[Extracted page text data]
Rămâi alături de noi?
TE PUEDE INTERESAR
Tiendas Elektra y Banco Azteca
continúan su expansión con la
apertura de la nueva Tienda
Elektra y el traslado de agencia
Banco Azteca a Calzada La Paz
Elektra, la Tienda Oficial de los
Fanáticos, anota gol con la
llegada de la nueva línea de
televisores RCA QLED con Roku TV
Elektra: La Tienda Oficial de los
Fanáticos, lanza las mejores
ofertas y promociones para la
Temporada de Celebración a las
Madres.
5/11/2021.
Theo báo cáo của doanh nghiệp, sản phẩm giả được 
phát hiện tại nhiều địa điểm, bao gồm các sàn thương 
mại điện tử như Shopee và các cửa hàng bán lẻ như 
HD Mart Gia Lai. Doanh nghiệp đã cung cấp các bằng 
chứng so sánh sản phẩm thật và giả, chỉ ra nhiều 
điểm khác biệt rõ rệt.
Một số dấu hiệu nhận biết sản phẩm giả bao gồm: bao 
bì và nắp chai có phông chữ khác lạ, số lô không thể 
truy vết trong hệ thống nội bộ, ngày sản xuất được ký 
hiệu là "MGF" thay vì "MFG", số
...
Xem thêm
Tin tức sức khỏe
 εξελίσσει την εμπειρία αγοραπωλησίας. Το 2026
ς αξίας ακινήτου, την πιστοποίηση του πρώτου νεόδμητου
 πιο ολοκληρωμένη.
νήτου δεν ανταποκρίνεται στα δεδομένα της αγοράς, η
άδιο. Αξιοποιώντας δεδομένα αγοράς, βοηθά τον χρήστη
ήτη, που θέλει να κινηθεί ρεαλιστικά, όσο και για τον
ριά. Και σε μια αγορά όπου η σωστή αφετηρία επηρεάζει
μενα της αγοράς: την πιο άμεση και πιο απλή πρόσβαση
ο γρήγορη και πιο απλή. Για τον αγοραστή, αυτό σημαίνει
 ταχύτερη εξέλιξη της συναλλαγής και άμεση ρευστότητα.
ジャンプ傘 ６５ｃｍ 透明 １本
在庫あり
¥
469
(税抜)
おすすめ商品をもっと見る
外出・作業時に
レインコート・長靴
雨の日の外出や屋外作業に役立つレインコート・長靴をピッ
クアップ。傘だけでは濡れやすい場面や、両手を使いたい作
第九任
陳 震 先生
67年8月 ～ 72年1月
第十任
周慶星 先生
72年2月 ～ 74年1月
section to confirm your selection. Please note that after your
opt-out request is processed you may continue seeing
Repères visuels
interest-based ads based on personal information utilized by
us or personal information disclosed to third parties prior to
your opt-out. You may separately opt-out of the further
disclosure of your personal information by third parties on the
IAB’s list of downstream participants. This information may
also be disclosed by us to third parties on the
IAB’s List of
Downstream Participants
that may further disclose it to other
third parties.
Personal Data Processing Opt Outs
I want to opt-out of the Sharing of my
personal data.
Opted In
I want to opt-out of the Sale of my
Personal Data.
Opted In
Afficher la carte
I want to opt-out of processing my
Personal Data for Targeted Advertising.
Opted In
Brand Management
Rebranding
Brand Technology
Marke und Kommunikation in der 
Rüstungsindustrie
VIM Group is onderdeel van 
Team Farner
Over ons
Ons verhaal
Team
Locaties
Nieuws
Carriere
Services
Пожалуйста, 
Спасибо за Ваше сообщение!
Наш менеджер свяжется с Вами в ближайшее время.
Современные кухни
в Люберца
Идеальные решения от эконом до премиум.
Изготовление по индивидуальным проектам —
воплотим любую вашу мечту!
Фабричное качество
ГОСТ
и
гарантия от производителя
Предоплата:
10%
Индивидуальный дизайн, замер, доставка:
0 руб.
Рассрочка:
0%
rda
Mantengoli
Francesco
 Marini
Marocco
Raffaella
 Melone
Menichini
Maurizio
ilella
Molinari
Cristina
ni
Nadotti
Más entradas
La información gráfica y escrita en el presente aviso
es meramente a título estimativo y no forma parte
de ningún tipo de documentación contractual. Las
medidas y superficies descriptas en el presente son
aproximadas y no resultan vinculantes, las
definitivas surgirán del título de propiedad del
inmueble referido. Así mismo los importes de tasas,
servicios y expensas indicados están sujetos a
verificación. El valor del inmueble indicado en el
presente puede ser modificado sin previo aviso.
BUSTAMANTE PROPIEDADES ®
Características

» REQUIRED WORK
When you reach the line containing "νήτου δεν ανταποκρίνεται" in the data above, start copying exactly, and stop after the line containing "Personal Data Processing Opt Outs".

» RESPONSE BOX
νήτου δεν ανταποκρίνεται στα δεδομένα της αγοράς, η
άδιο. Αξιοποιώντας δεδομένα αγοράς, βοηθά τον χρήστη
ήτη, που θέλει να κινηθεί ρεαλιστικά, όσο και για τον
ριά. Και σε μια αγορά όπου η σωστή αφετηρία επηρεάζει
μενα της αγοράς: την πιο άμεση και πιο απλή πρόσβαση
ο γρήγορη και πιο απλή. Για τον αγοραστή, αυτό σημαίνει
 ταχύτερη εξέλιξη της συναλλαγής και άμεση ρευστότητα.
ジャンプ傘 ６５ｃｍ 透明 １本
在庫あり
¥
469
(税抜)
おすすめ商品をもっと見る
外出・作業時に
レインコート・長靴
雨の日の外出や屋外作業に役立つレインコート・長靴をピッ
クアップ。傘だけでは濡れやすい場面や、両手を使いたい作
第九任
陳 震 先生
67年8月 ～ 72年1月
第十任
周慶星 先生
72年2月 ～ 74年1月
section to confirm your selection. Please note that after your
opt-out request is processed you may continue seeing
Repères visuels
interest-based ads based on personal information utilized by
us or personal information disclosed to third parties prior to
your opt-out. You may separately opt-out of the further
disclosure of your personal information by third parties on the
IAB’s list of downstream participants. This information may
also be disclosed by us to third parties on the
IAB’s List of
Downstream Participants
that may further disclose it to other
third parties.
Personal Data Processing Opt Outs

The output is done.